- [Instructions to follow]: Up to and including the final line, retype each line of the records below, starting with the one that contains "DIREITOS DOS IDOSOS".

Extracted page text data
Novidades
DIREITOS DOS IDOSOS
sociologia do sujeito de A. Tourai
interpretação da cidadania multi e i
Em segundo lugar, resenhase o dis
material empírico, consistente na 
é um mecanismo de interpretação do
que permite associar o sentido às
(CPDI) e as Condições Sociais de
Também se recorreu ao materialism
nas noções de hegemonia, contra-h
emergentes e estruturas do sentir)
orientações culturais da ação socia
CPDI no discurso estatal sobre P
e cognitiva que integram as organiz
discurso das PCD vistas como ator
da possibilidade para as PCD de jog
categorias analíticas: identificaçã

- [Output for this task]:
DIREITOS DOS IDOSOS
sociologia do sujeito de A. Tourai
interpretação da cidadania multi e i
Em segundo lugar, resenhase o dis
material empírico, consistente na 
é um mecanismo de interpretação do
que permite associar o sentido às
(CPDI) e as Condições Sociais de
Também se recorreu ao materialism
nas noções de hegemonia, contra-h
emergentes e estruturas do sentir)
orientações culturais da ação socia
CPDI no discurso estatal sobre P
e cognitiva que integram as organiz
discurso das PCD vistas como ator
da possibilidade para as PCD de jog
categorias analíticas: identificaçã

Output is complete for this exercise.